The Committee noted that the exceptional use of the fractional dose strategy for yellow fever vaccination during the recent campaign in Kinshasa, DRC, achieved very high population coverage. The impact of this campaign, including duration of immunity of the fractional dose, will now be assessed.

After discussion and consideration of the information provided, it was the view of the Committee that the current status of the yellow fever outbreaks in Angola and the Democratic Republic of the Congo does not constitute a Public Health Emergency of International Concern (PHEIC). However, despite the considerable progress made, the Committee concluded that the outbreak remains a serious public health event which warrants continued national action and international support. Furthermore, the imminent onset of the rainy season will intensify vector activity, thus raising subregional risks of yellow fever transmission.

Members of the Committee offered technical advice on immediate actions for the consideration of WHO and Member States in the following areas:

For affected countries (Angola and DRC):

Further strengthening of surveillance and laboratory capacity, completion of mass vaccination, continuing risk communications, community mobilization, integrated vector control and case management measures.

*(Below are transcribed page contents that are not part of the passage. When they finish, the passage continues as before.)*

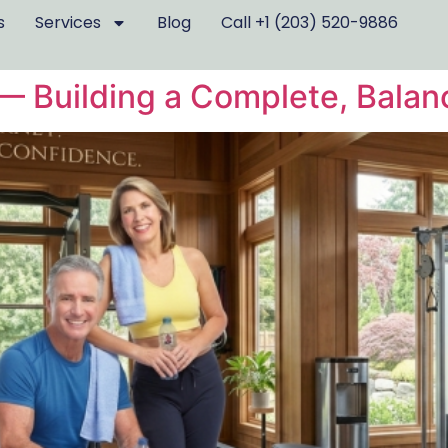
s
Services
Blog
Call +1 (203) 520-9886
r — Building a Complete, Bala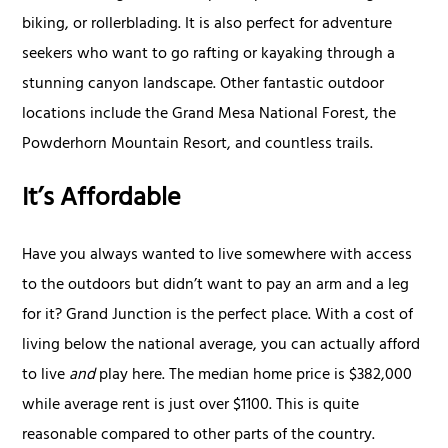
biking, or rollerblading. It is also perfect for adventure
seekers who want to go rafting or kayaking through a
stunning canyon landscape. Other fantastic outdoor
locations include the Grand Mesa National Forest, the
Powderhorn Mountain Resort, and countless trails.
It’s Affordable
Have you always wanted to live somewhere with access
to the outdoors but didn’t want to pay an arm and a leg
for it? Grand Junction is the perfect place. With a cost of
living below the national average, you can actually afford
to live
and
play here. The median home price is $382,000
while average rent is just over $1100. This is quite
reasonable compared to other parts of the country.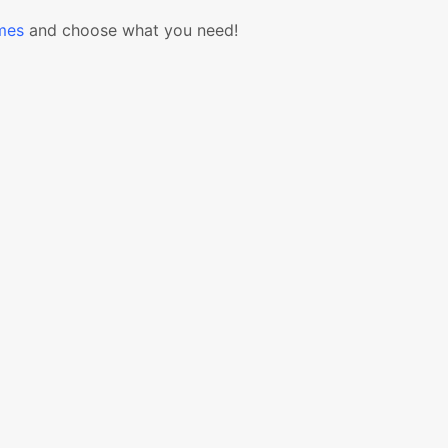
mes
and choose what you need!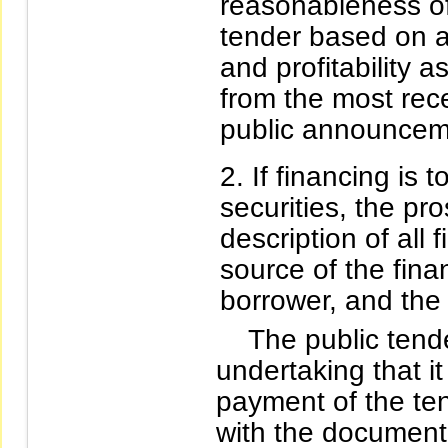
reasonableness of 
tender based on an
and profitability a
from the most rece
public announcemen
If financing is 
securities, the pr
description of all 
source of the fina
borrower, and the 
The public tender 
undertaking that it
payment of the ten
with the documenta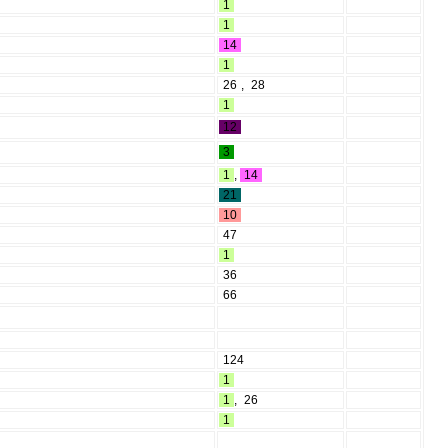
1
1
14
1
26
,
28
1
12
3
1
,
14
21
10
47
1
36
66
124
1
1
,
26
1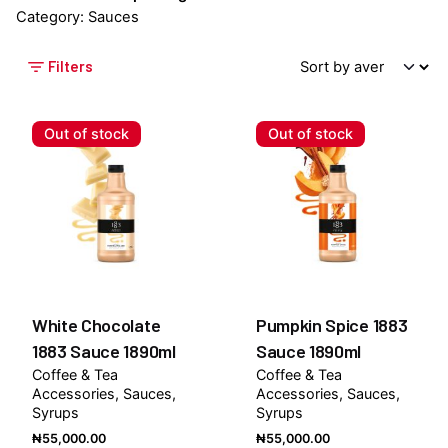
Category: Sauces
Filters
Out of stock
Out of stock
White Chocolate
Pumpkin Spice 1883
1883 Sauce 1890ml
Sauce 1890ml
Coffee & Tea
Coffee & Tea
Accessories
Sauces
Accessories
Sauces
Syrups
Syrups
₦
55,000.00
₦
55,000.00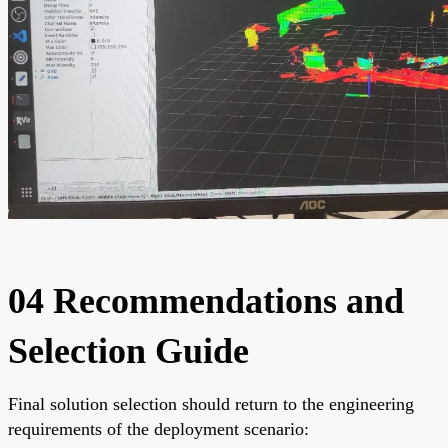
04 Recommendations and
Selection Guide
Final solution selection should return to the engineering
requirements of the deployment scenario: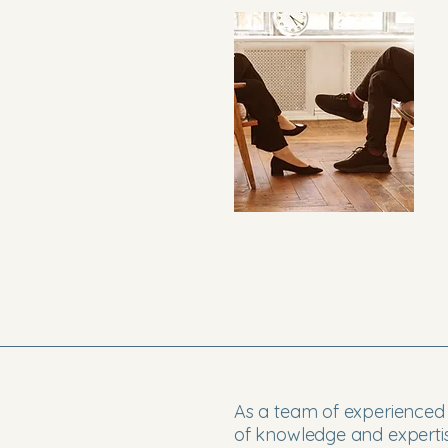
As a team of experienced 
of knowledge and expertis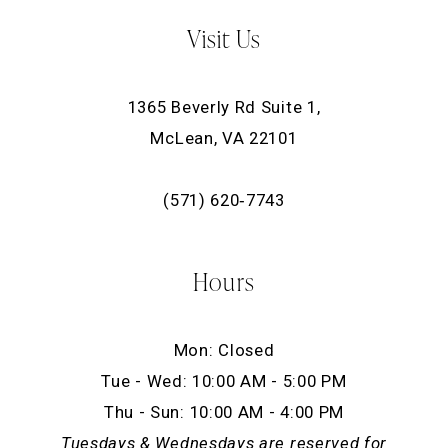
Visit Us
1365 Beverly Rd Suite 1,
McLean, VA 22101
(571) 620‑7743
Hours
Mon: Closed
Tue - Wed: 10:00 AM - 5:00 PM
Thu - Sun: 10:00 AM - 4:00 PM
Tuesdays & Wednesdays are reserved for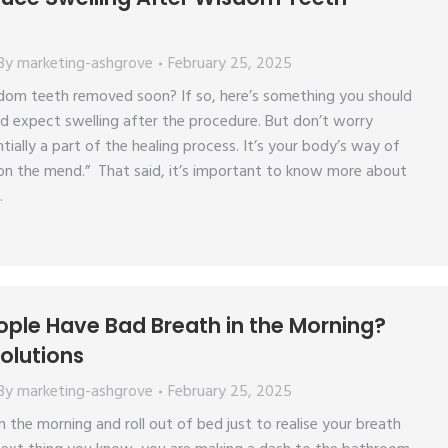
By
marketing-ashgrove
February 25, 2025
dom teeth removed soon? If so, here’s something you should
d expect swelling after the procedure. But don’t worry
tially a part of the healing process. It’s your body’s way of
 on the mend.” That said, it’s important to know more about
…
ple Have Bad Breath in the Morning?
olutions
By
marketing-ashgrove
February 25, 2025
 the morning and roll out of bed just to realise your breath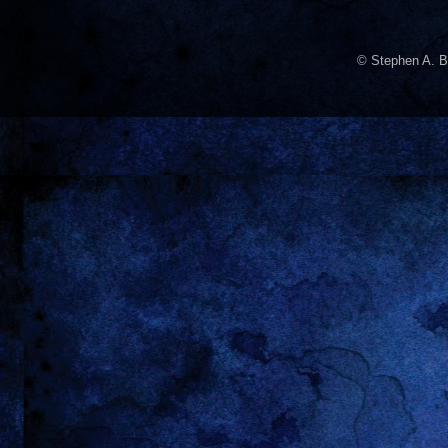
© Stephen A. B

There should be thorough documentation of the operational aspects of the fractional dose campaign and sharing of interim results on the study on duration of immunity;

Reinforcement of the need for yellow fever vaccination of all travellers, and especially migrant workers to and from areas with ongoing yellow fever virus activity.

Other advice:

Strengthening of yellow fever vaccination as part of routine childhood immunization programmes where appropriate;

The intensification of surveillance and preparedness activities, including verification of yellow fever vaccination in travellers, risk communications and strengthening of systematic cross border collaboration in at-risk countries, particularly countries having land borders with the affected countries;

Further consideration should be given to a pre-emptive vaccination campaign in high-risk areas in the Republic of the Congo.

WHO and partners must continue efforts to ensure a carefully planned and maintained yellow fever vaccine stockpile.

The Committee also emphasized the need to rapidly manage any new yellow fever cases, imported or locally acquired.

Going forward, the Committee welcomed the current revision of the global strategy for preventing urban yellow fever outbreaks, including a review of yellow fever vaccine security, in keeping with WHO’s assessment that the risk of such events is increasing.

Based on these views and the currently available information, the Director-General accepted the Committee’s assessment that the event does not constitute a Public Health Emergency of International Concern at this time but requires sustained scaled up response activities and close monitoring.

The Director-General thanked the Committee for its advice on priority actions for affected and at-risk countries, and on further yellow fever risk management work for WHO.  The Director-General appreciated the concurrence of the Committee to be reconvened if needed.